▸ Problem details
Copy every line from the records that holds the word "Insights".
*** Opening Data extract ***
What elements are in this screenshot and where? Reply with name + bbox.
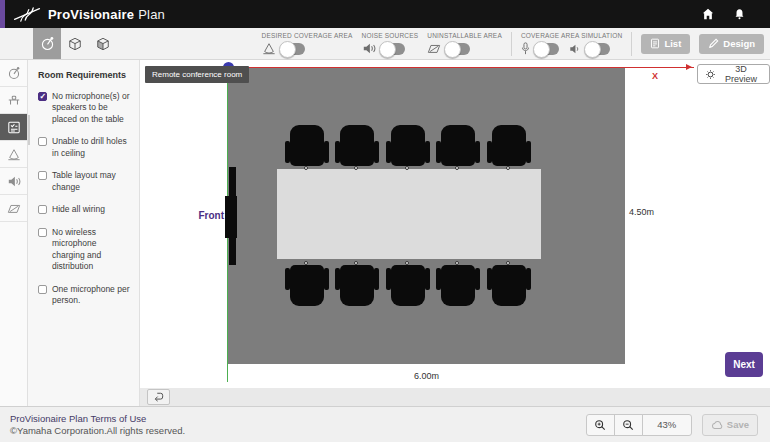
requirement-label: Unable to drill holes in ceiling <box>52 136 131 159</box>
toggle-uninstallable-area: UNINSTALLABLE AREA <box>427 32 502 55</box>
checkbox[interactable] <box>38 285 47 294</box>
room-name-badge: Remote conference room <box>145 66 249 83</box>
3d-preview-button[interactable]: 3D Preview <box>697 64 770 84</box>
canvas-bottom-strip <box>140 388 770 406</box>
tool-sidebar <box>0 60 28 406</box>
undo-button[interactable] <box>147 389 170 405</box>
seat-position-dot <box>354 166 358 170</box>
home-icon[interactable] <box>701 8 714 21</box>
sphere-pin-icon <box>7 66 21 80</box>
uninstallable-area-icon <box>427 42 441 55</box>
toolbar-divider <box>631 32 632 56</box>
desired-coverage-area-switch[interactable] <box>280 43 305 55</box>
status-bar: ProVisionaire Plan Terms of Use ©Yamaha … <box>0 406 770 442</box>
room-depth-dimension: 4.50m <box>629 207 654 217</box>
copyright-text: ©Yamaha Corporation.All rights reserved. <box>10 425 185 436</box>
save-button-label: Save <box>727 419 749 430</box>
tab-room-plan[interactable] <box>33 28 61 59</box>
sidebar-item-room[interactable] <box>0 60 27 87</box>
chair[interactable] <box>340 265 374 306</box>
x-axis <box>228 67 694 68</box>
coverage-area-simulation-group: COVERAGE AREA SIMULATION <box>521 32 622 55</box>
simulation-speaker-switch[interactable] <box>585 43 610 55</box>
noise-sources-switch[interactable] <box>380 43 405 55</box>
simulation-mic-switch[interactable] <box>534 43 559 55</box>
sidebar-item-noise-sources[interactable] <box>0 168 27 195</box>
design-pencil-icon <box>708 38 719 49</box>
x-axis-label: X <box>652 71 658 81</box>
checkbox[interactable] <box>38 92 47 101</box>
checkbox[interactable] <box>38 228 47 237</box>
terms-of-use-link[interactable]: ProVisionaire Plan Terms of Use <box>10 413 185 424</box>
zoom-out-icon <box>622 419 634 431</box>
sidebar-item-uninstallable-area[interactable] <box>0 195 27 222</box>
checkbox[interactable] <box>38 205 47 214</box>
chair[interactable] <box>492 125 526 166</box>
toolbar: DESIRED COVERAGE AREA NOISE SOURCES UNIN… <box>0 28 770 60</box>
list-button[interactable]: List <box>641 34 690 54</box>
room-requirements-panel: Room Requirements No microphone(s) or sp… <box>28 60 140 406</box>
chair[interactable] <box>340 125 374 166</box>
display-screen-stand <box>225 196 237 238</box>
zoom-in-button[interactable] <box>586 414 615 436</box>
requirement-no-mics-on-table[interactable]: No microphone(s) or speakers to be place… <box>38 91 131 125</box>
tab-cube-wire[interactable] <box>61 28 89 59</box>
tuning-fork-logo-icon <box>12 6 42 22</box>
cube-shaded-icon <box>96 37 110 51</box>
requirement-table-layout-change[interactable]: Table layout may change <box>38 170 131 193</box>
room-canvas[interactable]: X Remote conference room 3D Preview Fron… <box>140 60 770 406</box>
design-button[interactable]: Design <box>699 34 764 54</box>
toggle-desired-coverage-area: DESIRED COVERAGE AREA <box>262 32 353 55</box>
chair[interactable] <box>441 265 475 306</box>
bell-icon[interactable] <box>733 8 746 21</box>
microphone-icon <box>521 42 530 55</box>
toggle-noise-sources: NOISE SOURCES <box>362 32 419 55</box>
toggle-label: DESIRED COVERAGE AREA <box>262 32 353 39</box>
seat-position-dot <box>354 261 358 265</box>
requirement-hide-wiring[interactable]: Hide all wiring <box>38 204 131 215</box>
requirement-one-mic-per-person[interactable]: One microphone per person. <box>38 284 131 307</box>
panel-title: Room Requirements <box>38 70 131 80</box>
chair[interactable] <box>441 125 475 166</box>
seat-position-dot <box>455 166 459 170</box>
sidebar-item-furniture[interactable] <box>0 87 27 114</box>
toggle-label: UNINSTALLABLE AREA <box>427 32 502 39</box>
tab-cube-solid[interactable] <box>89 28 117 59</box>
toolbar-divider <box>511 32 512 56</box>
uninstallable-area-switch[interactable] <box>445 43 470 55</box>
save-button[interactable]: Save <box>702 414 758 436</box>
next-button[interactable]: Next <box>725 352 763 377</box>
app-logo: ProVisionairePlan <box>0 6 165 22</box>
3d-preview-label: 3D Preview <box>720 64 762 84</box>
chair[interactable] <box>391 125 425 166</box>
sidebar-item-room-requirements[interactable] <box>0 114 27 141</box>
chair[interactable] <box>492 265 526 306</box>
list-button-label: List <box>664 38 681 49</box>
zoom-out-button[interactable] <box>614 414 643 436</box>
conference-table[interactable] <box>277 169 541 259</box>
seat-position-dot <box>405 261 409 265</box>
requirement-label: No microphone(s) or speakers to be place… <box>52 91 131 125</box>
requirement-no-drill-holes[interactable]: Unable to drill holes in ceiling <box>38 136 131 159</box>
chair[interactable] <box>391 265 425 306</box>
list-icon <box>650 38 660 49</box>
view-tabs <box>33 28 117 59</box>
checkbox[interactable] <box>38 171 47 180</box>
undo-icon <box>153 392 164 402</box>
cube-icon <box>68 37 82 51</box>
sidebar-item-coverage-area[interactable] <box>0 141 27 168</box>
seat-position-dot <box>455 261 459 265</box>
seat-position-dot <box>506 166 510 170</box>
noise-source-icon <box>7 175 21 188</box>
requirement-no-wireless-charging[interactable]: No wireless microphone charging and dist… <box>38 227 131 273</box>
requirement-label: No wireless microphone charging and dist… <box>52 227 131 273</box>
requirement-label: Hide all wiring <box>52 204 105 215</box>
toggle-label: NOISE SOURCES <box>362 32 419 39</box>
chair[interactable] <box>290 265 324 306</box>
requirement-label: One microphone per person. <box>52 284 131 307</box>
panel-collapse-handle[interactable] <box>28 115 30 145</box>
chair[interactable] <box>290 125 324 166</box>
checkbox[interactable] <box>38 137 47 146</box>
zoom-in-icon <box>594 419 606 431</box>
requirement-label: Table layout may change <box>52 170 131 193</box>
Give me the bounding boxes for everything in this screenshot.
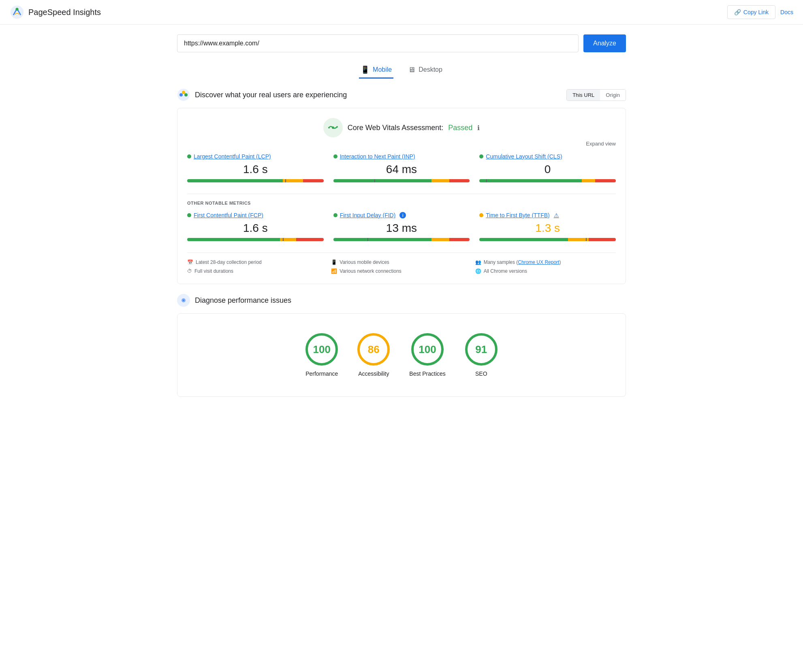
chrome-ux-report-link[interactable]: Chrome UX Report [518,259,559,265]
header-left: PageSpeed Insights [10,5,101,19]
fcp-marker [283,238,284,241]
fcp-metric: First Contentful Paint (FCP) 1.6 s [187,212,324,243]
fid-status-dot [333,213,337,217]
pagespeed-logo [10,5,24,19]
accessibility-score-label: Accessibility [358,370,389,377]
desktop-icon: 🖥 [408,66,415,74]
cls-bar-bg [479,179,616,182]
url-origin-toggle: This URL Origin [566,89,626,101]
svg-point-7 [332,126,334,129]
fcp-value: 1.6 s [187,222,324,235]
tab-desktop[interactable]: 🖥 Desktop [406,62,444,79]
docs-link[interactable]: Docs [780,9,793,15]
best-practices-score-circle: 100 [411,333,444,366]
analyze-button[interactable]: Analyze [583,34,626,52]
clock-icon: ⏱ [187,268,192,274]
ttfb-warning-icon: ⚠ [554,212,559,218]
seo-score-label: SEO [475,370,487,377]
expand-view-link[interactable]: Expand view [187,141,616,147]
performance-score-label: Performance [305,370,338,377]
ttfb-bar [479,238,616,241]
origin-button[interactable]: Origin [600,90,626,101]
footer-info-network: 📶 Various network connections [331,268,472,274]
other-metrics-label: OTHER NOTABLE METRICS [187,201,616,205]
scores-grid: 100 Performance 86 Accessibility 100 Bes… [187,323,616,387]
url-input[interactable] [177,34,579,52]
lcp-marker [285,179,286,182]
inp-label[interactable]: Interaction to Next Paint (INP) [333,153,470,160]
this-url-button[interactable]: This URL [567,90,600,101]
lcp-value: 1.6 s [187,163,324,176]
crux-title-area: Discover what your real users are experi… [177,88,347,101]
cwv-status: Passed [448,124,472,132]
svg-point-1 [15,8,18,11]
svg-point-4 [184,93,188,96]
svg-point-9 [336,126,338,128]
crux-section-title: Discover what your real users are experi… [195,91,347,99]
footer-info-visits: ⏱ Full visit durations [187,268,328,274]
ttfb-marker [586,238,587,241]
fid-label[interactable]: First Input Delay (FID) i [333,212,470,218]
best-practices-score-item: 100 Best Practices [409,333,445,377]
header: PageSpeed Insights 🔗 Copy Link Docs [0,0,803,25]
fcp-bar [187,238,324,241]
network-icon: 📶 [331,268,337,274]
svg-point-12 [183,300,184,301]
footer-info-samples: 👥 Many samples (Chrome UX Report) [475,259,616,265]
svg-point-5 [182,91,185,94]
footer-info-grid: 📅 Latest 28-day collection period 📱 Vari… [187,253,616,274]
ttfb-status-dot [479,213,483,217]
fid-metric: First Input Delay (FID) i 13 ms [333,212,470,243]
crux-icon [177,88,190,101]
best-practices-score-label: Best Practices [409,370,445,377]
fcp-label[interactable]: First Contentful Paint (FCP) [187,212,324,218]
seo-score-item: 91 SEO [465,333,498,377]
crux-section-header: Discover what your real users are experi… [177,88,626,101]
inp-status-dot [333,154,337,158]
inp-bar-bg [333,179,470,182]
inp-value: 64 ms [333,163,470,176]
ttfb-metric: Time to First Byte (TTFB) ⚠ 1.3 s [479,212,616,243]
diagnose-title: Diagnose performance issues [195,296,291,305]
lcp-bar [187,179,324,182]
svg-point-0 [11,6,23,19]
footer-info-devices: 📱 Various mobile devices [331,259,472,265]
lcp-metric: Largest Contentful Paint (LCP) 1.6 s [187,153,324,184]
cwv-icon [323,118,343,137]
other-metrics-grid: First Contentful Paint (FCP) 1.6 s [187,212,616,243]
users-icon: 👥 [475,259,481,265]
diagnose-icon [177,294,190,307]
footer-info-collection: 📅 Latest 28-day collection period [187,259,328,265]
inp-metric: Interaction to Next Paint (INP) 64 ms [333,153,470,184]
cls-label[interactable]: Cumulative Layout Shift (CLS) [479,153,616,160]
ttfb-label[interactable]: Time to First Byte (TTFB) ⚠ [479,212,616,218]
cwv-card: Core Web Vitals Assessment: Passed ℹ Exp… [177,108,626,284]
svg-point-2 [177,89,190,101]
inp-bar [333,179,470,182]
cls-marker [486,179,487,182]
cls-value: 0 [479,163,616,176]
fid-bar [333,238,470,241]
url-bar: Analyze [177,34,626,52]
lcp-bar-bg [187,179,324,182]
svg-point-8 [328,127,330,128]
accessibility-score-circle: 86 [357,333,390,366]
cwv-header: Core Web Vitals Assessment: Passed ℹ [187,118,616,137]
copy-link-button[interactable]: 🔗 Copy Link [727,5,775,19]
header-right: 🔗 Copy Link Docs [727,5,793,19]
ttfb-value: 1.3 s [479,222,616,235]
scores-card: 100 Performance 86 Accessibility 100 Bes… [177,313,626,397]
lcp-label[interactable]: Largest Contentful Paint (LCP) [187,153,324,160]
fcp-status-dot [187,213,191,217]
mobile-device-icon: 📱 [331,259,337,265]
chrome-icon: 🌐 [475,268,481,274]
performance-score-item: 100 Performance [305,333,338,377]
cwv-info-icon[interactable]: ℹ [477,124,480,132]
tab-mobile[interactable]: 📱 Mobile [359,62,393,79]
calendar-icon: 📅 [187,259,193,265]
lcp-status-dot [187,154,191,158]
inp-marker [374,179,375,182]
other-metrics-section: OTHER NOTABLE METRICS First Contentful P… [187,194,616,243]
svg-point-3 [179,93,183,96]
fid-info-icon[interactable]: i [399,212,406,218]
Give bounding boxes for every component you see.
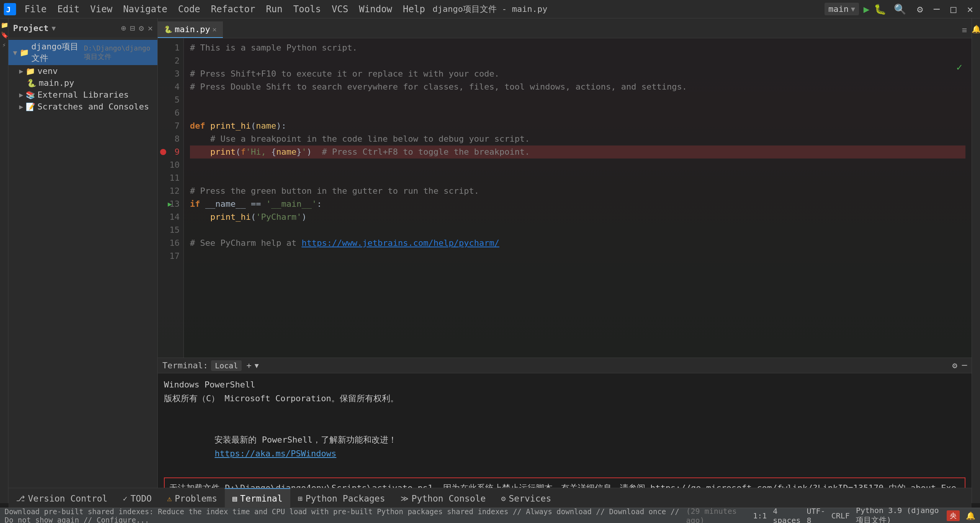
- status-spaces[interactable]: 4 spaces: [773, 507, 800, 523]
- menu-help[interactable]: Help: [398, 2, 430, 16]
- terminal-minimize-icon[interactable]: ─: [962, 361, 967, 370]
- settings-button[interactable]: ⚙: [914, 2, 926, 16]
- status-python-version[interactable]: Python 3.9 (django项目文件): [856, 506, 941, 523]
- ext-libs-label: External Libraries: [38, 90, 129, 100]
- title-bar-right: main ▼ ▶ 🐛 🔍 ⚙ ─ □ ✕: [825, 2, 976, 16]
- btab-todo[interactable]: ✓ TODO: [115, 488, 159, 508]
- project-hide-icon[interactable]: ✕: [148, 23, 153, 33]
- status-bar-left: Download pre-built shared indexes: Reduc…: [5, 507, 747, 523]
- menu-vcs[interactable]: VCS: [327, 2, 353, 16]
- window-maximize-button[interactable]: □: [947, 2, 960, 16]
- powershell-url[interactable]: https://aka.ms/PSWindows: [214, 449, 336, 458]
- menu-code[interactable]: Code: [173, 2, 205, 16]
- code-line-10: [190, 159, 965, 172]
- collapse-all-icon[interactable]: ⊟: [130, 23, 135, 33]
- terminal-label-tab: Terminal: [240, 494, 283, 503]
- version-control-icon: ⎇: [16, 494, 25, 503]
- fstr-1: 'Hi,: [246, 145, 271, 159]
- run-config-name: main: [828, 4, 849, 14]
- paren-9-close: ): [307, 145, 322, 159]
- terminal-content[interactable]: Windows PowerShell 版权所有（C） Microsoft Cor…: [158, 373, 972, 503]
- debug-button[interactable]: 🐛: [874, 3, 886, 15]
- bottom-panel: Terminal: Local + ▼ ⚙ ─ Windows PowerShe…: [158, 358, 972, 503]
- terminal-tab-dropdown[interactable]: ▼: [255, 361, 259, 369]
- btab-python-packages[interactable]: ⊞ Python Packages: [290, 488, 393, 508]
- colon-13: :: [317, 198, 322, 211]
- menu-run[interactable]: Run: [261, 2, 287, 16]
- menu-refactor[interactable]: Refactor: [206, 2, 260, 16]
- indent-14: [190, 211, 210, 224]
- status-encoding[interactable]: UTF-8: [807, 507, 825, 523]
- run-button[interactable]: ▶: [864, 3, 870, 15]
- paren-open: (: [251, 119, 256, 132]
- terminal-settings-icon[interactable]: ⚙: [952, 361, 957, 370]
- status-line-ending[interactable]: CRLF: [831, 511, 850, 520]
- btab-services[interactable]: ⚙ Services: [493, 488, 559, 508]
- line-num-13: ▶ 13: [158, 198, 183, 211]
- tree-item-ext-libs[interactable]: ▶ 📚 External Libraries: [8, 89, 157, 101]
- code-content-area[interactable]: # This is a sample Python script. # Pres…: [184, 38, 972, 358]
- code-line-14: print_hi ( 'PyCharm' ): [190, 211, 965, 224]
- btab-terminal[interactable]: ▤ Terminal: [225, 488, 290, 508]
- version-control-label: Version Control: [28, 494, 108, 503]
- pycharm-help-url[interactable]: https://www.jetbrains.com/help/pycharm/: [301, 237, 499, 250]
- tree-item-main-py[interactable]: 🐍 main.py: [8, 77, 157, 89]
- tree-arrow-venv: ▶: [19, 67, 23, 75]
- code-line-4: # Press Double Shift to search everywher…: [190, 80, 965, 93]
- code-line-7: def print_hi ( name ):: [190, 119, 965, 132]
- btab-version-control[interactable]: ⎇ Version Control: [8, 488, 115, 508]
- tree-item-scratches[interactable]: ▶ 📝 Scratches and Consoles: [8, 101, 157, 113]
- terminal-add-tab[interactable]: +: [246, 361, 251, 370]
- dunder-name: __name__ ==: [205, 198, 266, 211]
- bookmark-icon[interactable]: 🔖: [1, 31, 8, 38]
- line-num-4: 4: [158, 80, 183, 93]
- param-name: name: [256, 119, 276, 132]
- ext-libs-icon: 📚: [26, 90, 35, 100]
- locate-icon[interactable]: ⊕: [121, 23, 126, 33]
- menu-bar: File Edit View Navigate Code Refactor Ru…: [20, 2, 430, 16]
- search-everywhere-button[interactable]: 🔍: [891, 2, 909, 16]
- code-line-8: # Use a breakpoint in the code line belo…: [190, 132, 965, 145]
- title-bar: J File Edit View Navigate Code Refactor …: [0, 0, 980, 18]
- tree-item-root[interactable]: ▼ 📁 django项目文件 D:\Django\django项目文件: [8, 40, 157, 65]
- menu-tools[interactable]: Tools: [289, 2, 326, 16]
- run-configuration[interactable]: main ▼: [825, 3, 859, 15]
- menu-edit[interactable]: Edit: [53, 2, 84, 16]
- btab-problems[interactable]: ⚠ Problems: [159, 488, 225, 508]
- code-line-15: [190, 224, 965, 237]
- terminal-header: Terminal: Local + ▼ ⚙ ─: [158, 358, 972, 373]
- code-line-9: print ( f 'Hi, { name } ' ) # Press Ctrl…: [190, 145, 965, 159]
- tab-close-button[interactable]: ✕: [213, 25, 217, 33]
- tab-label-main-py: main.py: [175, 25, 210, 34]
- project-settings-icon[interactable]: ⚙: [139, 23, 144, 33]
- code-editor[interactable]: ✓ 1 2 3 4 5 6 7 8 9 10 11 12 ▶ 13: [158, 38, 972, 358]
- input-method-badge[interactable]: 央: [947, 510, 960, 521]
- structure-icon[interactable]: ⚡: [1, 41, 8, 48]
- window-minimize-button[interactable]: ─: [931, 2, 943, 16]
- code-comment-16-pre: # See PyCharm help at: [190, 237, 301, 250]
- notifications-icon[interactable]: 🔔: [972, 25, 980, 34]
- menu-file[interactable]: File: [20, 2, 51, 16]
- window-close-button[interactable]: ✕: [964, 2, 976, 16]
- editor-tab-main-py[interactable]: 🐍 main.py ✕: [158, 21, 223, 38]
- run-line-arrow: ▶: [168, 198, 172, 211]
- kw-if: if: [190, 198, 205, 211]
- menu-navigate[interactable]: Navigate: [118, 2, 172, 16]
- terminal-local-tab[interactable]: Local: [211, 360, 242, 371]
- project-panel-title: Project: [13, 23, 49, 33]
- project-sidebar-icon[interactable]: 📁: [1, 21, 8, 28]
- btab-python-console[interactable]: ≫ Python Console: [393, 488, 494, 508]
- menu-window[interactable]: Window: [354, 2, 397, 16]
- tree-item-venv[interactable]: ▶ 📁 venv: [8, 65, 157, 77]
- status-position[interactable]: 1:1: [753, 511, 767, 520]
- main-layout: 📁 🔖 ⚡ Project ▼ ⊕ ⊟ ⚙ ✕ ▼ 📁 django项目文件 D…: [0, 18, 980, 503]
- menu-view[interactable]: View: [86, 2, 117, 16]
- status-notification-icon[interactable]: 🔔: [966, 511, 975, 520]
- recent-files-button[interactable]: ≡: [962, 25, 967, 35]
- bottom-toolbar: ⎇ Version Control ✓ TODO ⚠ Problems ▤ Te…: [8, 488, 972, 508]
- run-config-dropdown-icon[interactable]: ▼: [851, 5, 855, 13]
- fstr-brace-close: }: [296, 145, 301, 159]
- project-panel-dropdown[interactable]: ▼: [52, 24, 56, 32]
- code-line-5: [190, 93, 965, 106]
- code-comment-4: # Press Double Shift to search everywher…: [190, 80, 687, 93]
*** Closing Data extract ***
▸ Task solution
header-left: PageSpeed Insights [10,5,101,19]
header: PageSpeed Insights 🔗 Copy Link Docs [0,0,803,25]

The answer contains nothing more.